PHOG: a database of supergenomes built from proteome complements
1 State Scientific Center GosNIIGenetica, 1st Dorozhny pr., 1, Moscow, 113545, Russia
2 National Center for Biotechnology Information, U.S. National Library of Medicine, 8600 Rockville Pike, Bethesda, MD 20894, USA
3 Department of Bioengineering and Bioinformatics, Moscow State University, Vorob'evy gory, 1–73, Moscow, 119992, Russia
BMC Evolutionary Biology 2006, 6:52 doi:10.1186/1471-2148-6-52Published: 22 June 2006
Orthologs and paralogs are widely used terms in modern comparative genomics. Existing procedures for resolving orthologous/paralogous relationships are often based on manual revision of clusters of orthologous groups and/or lack any rigorous evolutionary base.
We developed a completely automated procedure that creates clusters of orthologous groups at each node of the taxonomy tree (PHOGs – Phylogenetic Orthologous Groups). As a result of this procedure, a tree of orthologous groups was obtained. Each cluster is a "supergene" and it is represented by an "ancestral" sequence obtained from the multiple alignment of orthologous and paralogous genes.
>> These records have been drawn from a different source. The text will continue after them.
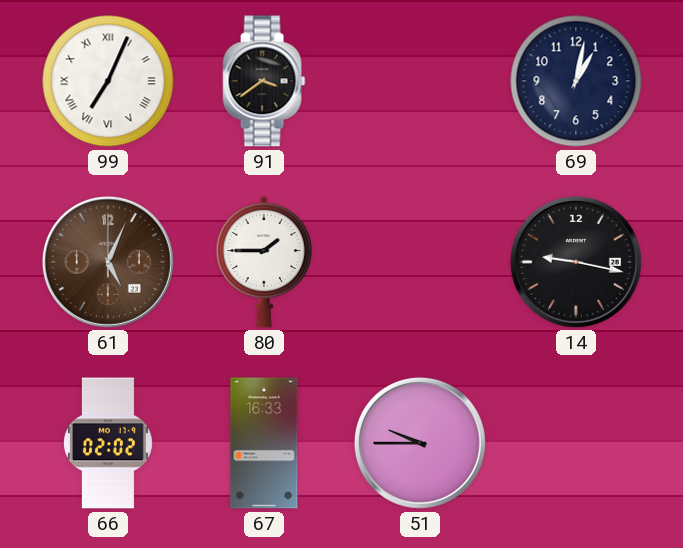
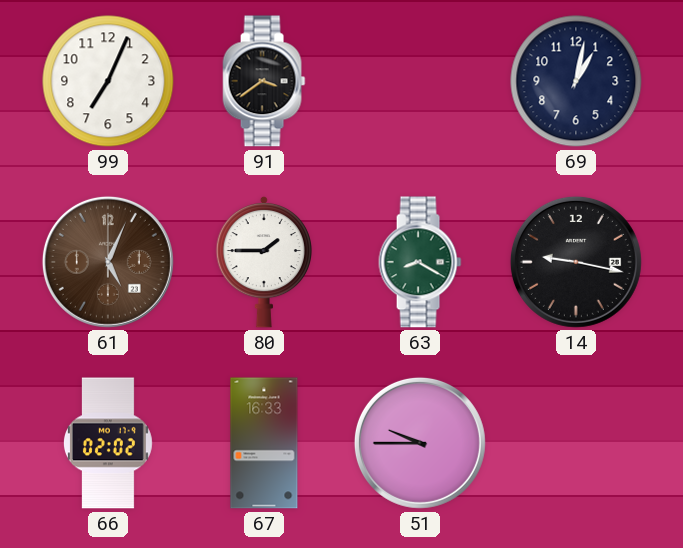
99 numerals: Roman -> Arabic
63: none -> 8:20
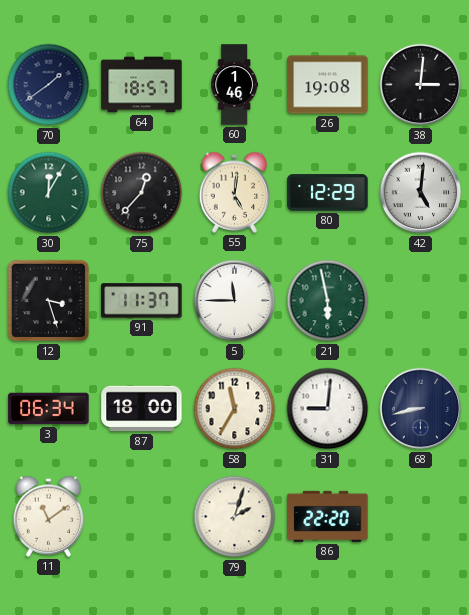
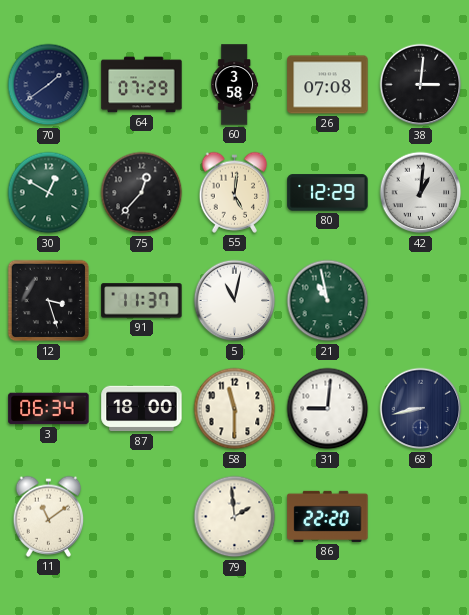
64: 18:57 -> 07:29
60: 1:46 -> 3:58
26: 19:08 -> 07:08
30: 12:05 -> 12:50
42: 5:01 -> 1:01
5: 11:45 -> 11:02
21: 5:58 -> 10:58
58: 11:35 -> 11:30
79: 2:03 -> 1:59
The procedure has been applied to the taxonomy tree of organisms from all three domains of life. Protein complements from 50 bacterial, archaeal and eukaryotic species were used to create PHOGs at all tree nodes. 51367 PHOGs were obtained at the root node.
The PHOG database demonstrates that it is possible to automatically process any number of sequenced genomes and to reconstruct orthologous and paralogous relationships between genomes using a rigorous evolutionary approach. This database can become a very useful tool in various areas of comparative genomics.